(DATA UNDER STUDY)

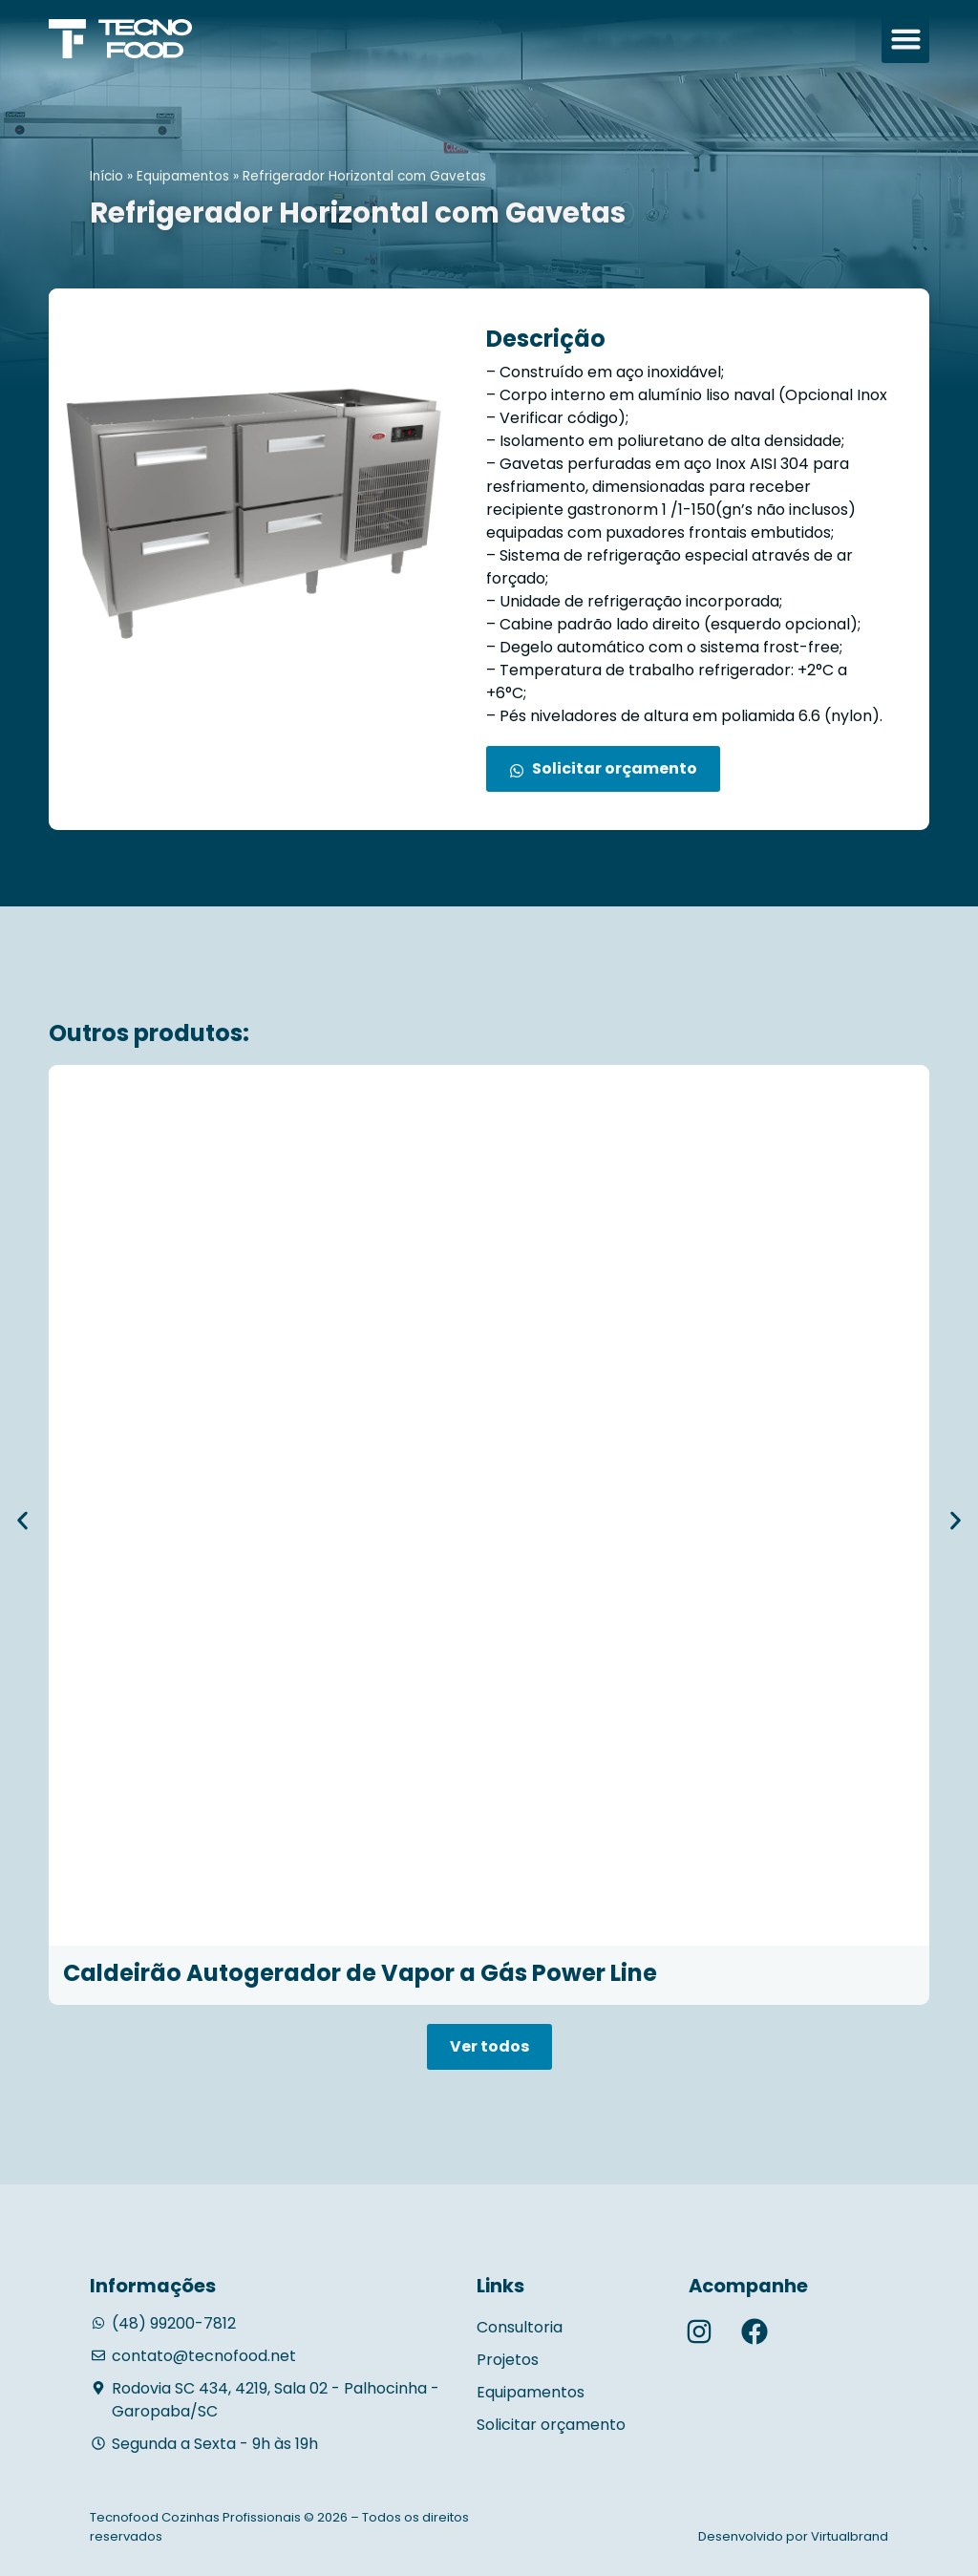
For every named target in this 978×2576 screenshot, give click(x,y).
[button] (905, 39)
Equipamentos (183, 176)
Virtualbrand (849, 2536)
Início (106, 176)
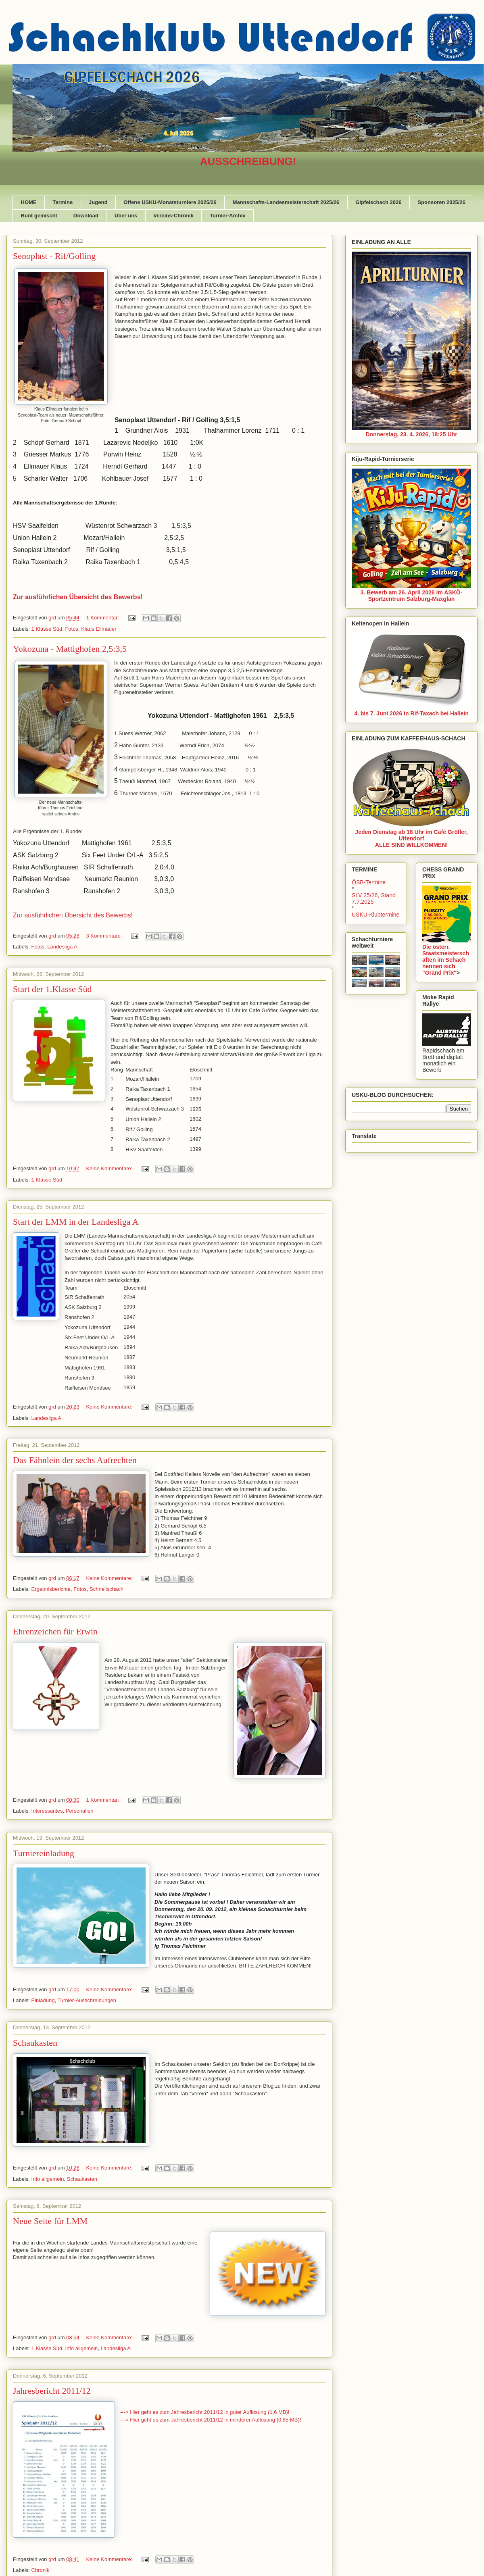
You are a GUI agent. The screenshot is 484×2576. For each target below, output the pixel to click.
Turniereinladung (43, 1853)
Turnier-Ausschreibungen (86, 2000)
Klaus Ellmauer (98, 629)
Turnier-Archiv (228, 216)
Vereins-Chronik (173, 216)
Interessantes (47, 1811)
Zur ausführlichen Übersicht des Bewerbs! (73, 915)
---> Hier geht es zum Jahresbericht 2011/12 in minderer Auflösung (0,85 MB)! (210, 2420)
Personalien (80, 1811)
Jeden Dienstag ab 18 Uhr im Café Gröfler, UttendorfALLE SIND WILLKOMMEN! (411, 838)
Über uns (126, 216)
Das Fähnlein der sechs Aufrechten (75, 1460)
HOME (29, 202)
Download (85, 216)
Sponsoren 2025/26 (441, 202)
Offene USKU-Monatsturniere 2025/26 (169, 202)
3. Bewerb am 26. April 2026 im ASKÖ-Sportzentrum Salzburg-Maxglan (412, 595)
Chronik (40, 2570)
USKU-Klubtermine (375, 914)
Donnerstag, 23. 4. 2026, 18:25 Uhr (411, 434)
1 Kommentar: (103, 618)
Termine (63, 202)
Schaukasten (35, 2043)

(End DATA UNDER STUDY)

Print the records above verbatim, pictures excluded.

— SOLUTION BELOW —
For every named target in this 978×2576 screenshot, give click(x,y).
[button] (905, 39)
Equipamentos (183, 176)
Virtualbrand (849, 2536)
Início (106, 176)
You are a GUI agent. The screenshot is 484×2576. For each target below, output the pixel to click.
Turniereinladung (43, 1853)
Turnier-Ausschreibungen (86, 2000)
Klaus Ellmauer (98, 629)
Turnier-Archiv (228, 216)
Vereins-Chronik (173, 216)
Interessantes (47, 1811)
Zur ausführlichen Übersicht des Bewerbs! (73, 915)
---> Hier geht es zum Jahresbericht 2011/12 in minderer Auflösung (0,85 MB)! (210, 2420)
Personalien (80, 1811)
Jeden Dienstag ab 18 Uhr im Café Gröfler, UttendorfALLE SIND WILLKOMMEN! (411, 838)
Über uns (126, 216)
Das Fähnlein der sechs Aufrechten (75, 1460)
HOME (29, 202)
Download (85, 216)
Sponsoren 2025/26 (441, 202)
Offene USKU-Monatsturniere 2025/26 (169, 202)
3. Bewerb am 26. April 2026 im ASKÖ-Sportzentrum Salzburg-Maxglan (412, 595)
Chronik (40, 2570)
USKU-Klubtermine (375, 914)
Donnerstag, 23. 4. 2026, 18:25 Uhr (411, 434)
1 Kommentar: (103, 618)
Termine (63, 202)
Schaukasten (35, 2043)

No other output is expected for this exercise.